- [Your objective]
Please reproduce the records below exactly, omitting any pictures they contain.

- [Provided data]
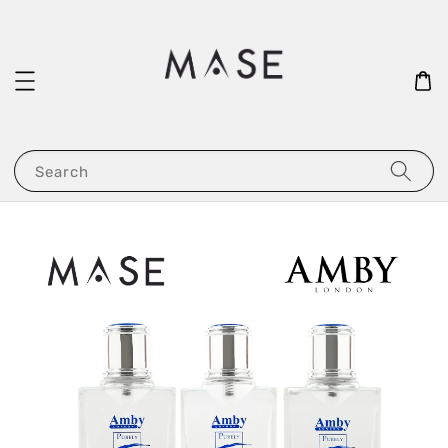
Search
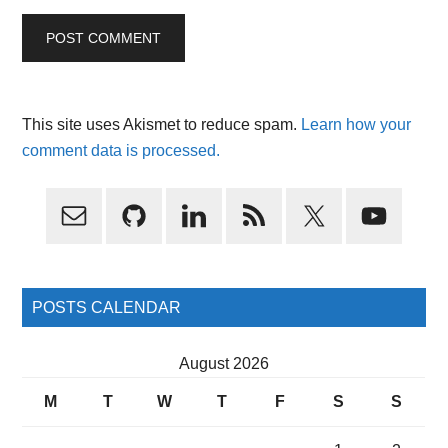
This site uses Akismet to reduce spam.
Learn how your
comment data is processed.
Primary
Sidebar
POSTS CALENDAR
August 2026
M
T
W
T
F
S
S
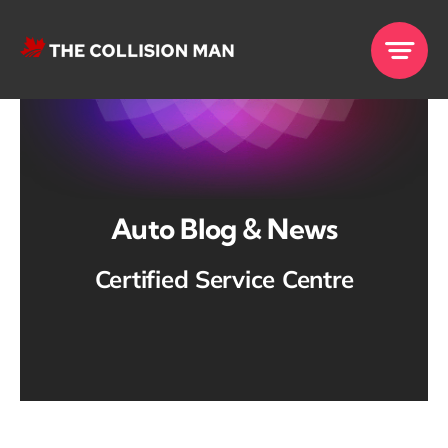
Skip
to
content
Auto Blog & News
Certified Service Centre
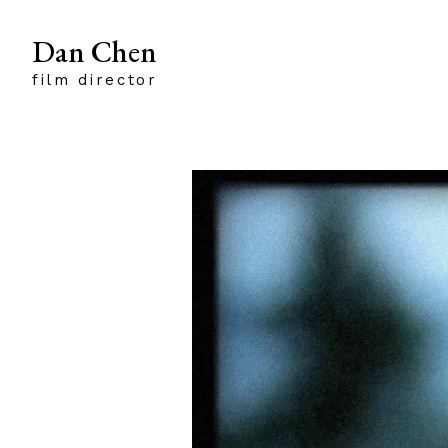
Dan Chen
film director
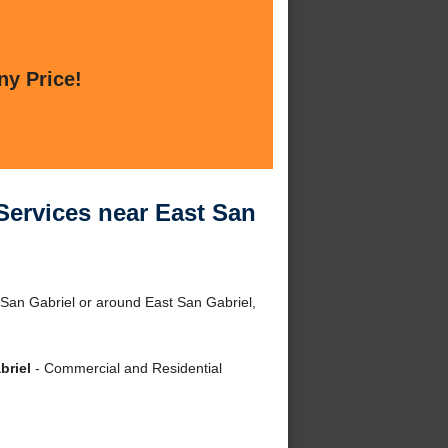
ny Price!
Services near East San
 San Gabriel or around East San Gabriel,
briel
- Commercial and Residential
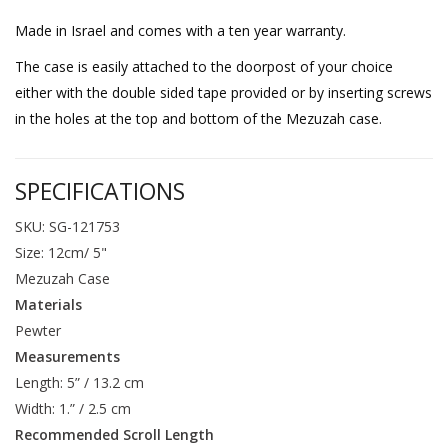
Made in Israel and comes with a ten year warranty.
The case is easily attached to the doorpost of your choice
either with the double sided tape provided or by inserting screws
in the holes at the top and bottom of the Mezuzah case.
SPECIFICATIONS
SKU: SG-121753
Size: 12cm/ 5"
Mezuzah Case
Materials
Pewter
Measurements
Length: 5” / 13.2 cm
Width: 1.” / 2.5 cm
Recommended Scroll Length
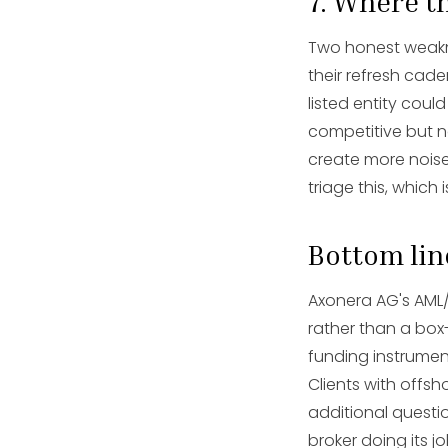
7. Where th
Two honest weakne
their refresh cad
listed entity could
competitive but n
create more noise
triage this, whic
Bottom lin
Axonera AG's AML/
rather than a box
funding instrumen
Clients with offs
additional questio
broker doing its jo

- [Written solution]
Search
This site uses Akismet to reduce spam.
Learn how your
comment data is processed.
Primary
Sidebar
POSTS CALENDAR
August 2026
M
T
W
T
F
S
S
Skip
to
content
Auto Blog & News
Certified Service Centre
Dan Chen
film director
ny Price!
Services near East San
 San Gabriel or around East San Gabriel,
briel
- Commercial and Residential
Made in Israel and comes with a ten year warranty.
The case is easily attached to the doorpost of your choice
either with the double sided tape provided or by inserting screws
in the holes at the top and bottom of the Mezuzah case.
SPECIFICATIONS
SKU: SG-121753
Size: 12cm/ 5"
Mezuzah Case
Materials
Pewter
Measurements
Length: 5” / 13.2 cm
Width: 1.” / 2.5 cm
Recommended Scroll Length
7. Where th
Two honest weakne
their refresh cad
listed entity could
competitive but n
create more noise
triage this, whic
Bottom lin
Axonera AG's AML/
rather than a box
funding instrumen
Clients with offs
additional questio
broker doing its jo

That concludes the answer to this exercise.